- _Requirement_: Report back every line in the data that includes the string "Kinských".

Given records below:

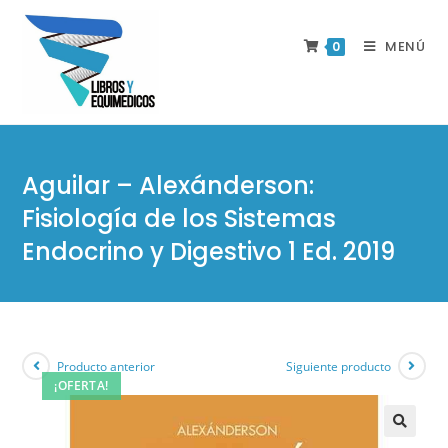
MENÚ
0
Aguilar – Alexánderson:
Fisiología de los Sistemas
Endocrino y Digestivo 1 Ed. 2019
Producto anterior
Siguiente producto
¡OFERTA!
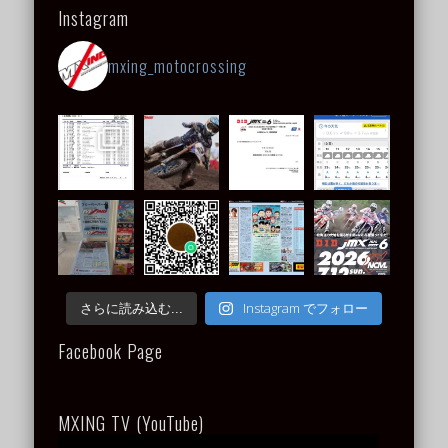
Instagram
mxing_motocrossing
Instagram でフォロー
さらに読み込む...
Facebook Page
MXING TV (YouTube)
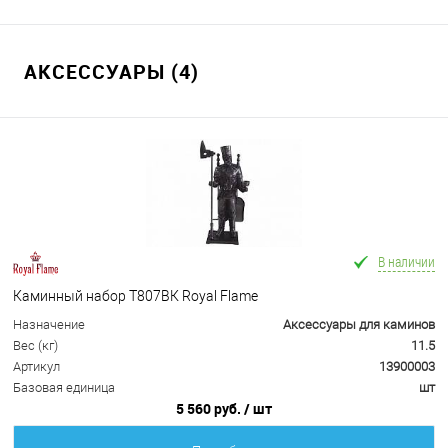
АКСЕССУАРЫ (4)
В наличии
Каминный набор Т807ВК Royal Flame
Назначение
Аксессуары для каминов
Вес (кг)
11.5
Артикул
13900003
Базовая единица
шт
5 560 руб.
/ шт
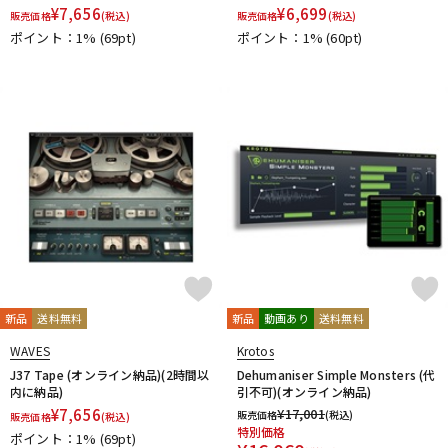
¥
7,656
¥
6,699
販売価格
(税込)
販売価格
(税込)
ポイント：1%
(69pt)
ポイント：1%
(60pt)
新品
送料無料
新品
動画あり
送料無料
WAVES
Krotos
J37 Tape (オンライン納品)(2時間以
Dehumaniser Simple Monsters (代
内に納品)
引不可)(オンライン納品)
¥
7,656
¥
17,001
販売価格
(税込)
販売価格
(税込)
特別価格
ポイント：1%
(69pt)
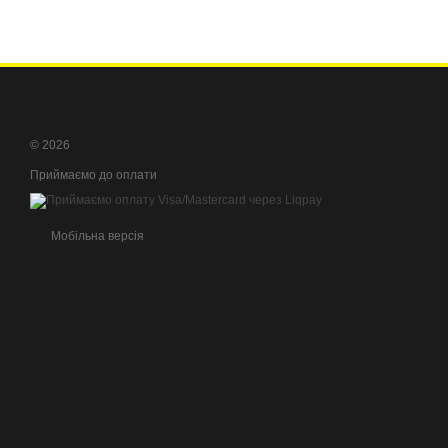
© 2026
Приймаємо до оплати
Мобільна версія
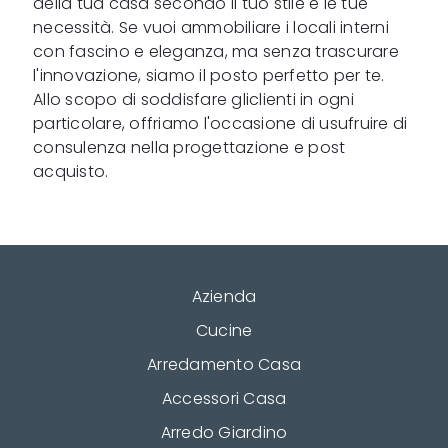
della tua casa secondo il tuo stile e le tue
necessità. Se vuoi ammobiliare i locali interni
con fascino e eleganza, ma senza trascurare
l'innovazione, siamo il posto perfetto per te.
Allo scopo di soddisfare gliclienti in ogni
particolare, offriamo l'occasione di usufruire di
consulenza nella progettazione e post
acquisto.
Azienda
Cucine
Arredamento Casa
Accessori Casa
Arredo Giardino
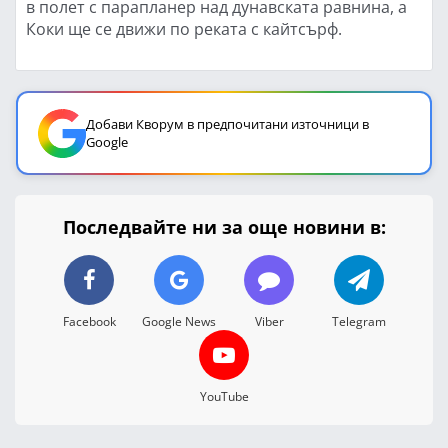
в полет с парапланер над дунавската равнина, а
Коки ще се движи по реката с кайтсърф.
Добави Кворум в предпочитани източници в
Google
Последвайте ни за още новини в:
Facebook
Google News
Viber
Telegram
YouTube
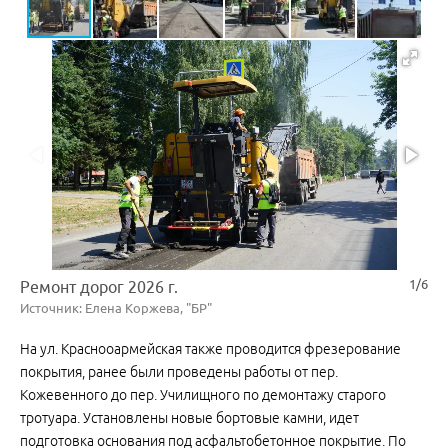
1/6
Ремонт дорог 2026 г.
Источник: Елена Коржева, "БР"
На ул. Краснооармейская также проводится фрезерование
покрытия, ранее были проведены работы от пер.
Кожевенного до пер. Училищного по демонтажу старого
тротуара. Установлены новые бортовые камни, идет
подготовка основания под асфальтобетонное покрытие. По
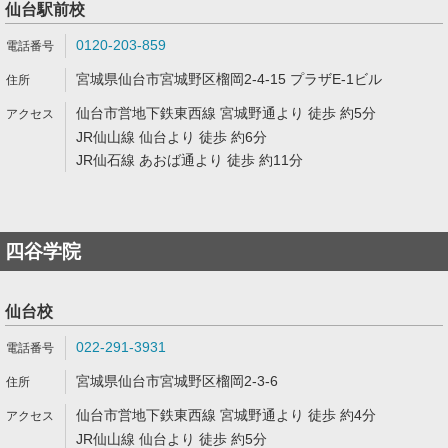
仙台駅前校
0120-203-859
宮城県仙台市宮城野区榴岡2-4-15 プラザE-1ビル
仙台市営地下鉄東西線 宮城野通より 徒歩 約5分
JR仙山線 仙台より 徒歩 約6分
JR仙石線 あおば通より 徒歩 約11分
四谷学院
仙台校
022-291-3931
宮城県仙台市宮城野区榴岡2-3-6
仙台市営地下鉄東西線 宮城野通より 徒歩 約4分
JR仙山線 仙台より 徒歩 約5分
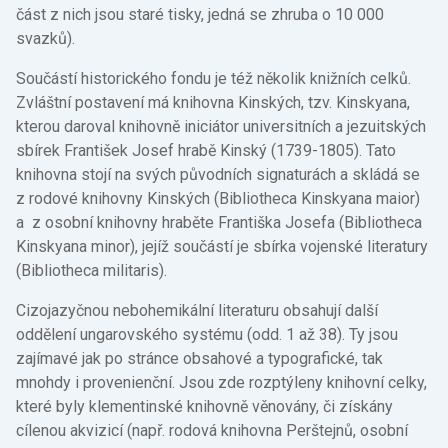
část z nich jsou staré tisky, jedná se zhruba o 10 000
svazků).
Součástí historického fondu je též několik knižních celků.
Zvláštní postavení má knihovna Kinských, tzv. Kinskyana,
kterou daroval knihovně iniciátor universitních a jezuitských
sbírek František Josef hrabě Kinský (1739-1805). Tato
knihovna stojí na svých původních signaturách a skládá se
z rodové knihovny Kinských (Bibliotheca Kinskyana maior)
a z osobní knihovny hraběte Františka Josefa (Bibliotheca
Kinskyana minor), jejíž součástí je sbírka vojenské literatury
(Bibliotheca militaris).
Cizojazyčnou nebohemikální literaturu obsahují další
oddělení ungarovského systému (odd. 1 až 38). Ty jsou
zajímavé jak po stránce obsahové a typografické, tak
mnohdy i provenienční. Jsou zde rozptýleny knihovní celky,
které byly klementinské knihovně věnovány, či získány
cílenou akvizicí (např. rodová knihovna Perštejnů, osobní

End of Given records.

- _Completed exercise_:
Zvláštní postavení má knihovna Kinských, tzv. Kinskyana,
z rodové knihovny Kinských (Bibliotheca Kinskyana maior)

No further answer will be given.